Pictures excluded, reproduce exactly the lines below from the one with "27 boulevard de Strasb" through the one with "Robot hút bụi lau nhà Mova", both included.

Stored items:
┄┄┄┄┄┄┄┄┄┄┄┄┄┄┄┄┄┄┄┄

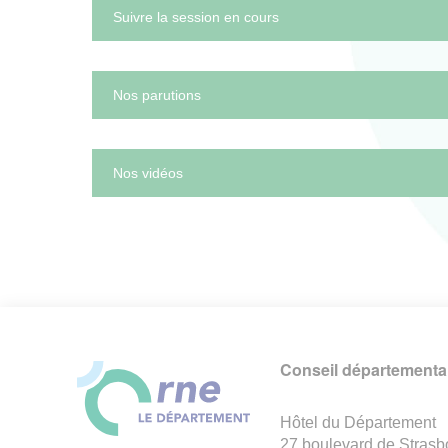
Suivre la session en cours
Nos parutions
Nos vidéos
Conseil départemental
Hôtel du Département
27 boulevard de Strasb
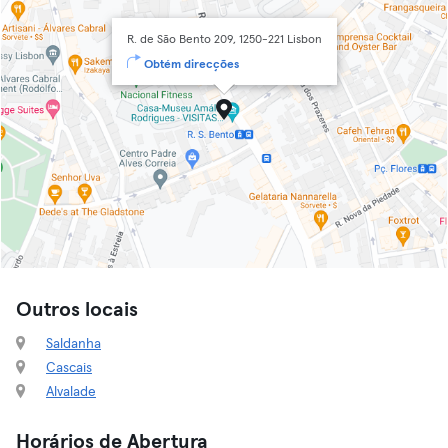
R. de São Bento 209, 1250-221 Lisbon
Obtém direcções
Outros locais
Saldanha
Cascais
Alvalade
Horários de Abertura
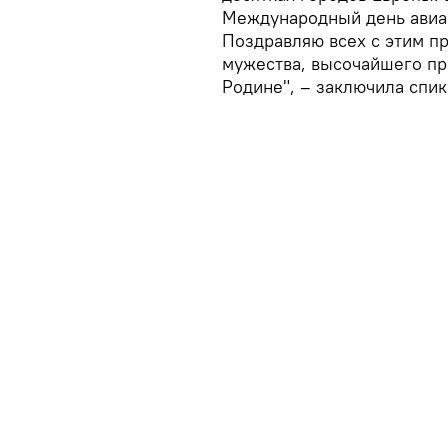
Международный день авиац
Поздравляю всех с этим п
мужества, высочайшего пр
Родине", – заключила спик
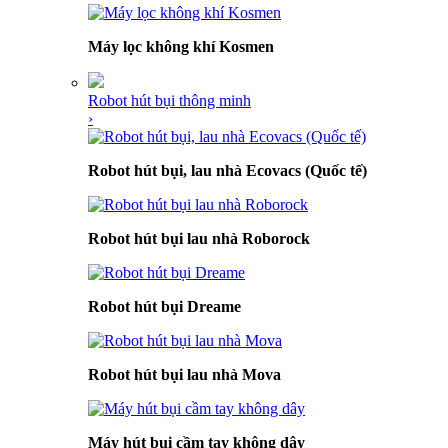
Máy lọc không khí Kosmen
Robot hút bụi thông minh
›
Robot hút bụi, lau nhà Ecovacs (Quốc tế)
Robot hút bụi lau nhà Roborock
Robot hút bụi Dreame
Robot hút bụi lau nhà Mova
Máy hút bụi cầm tay không dây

┄┄┄┄┄┄┄┄┄┄┄┄┄┄┄┄┄┄┄┄

_Task result_:
27 boulevard de Strasb
R. de São Bento 209, 1250-221 Lisbon
Obtém direcções
Outros locais
Saldanha
Cascais
Alvalade
Horários de Abertura
Международный день авиац
Поздравляю всех с этим п
мужества, высочайшего пр
Родине", – заключила спик
Máy lọc không khí Kosmen
Robot hút bụi thông minh
›
Robot hút bụi, lau nhà Ecovacs (Quốc tế)
Robot hút bụi lau nhà Roborock
Robot hút bụi Dreame
Robot hút bụi lau nhà Mova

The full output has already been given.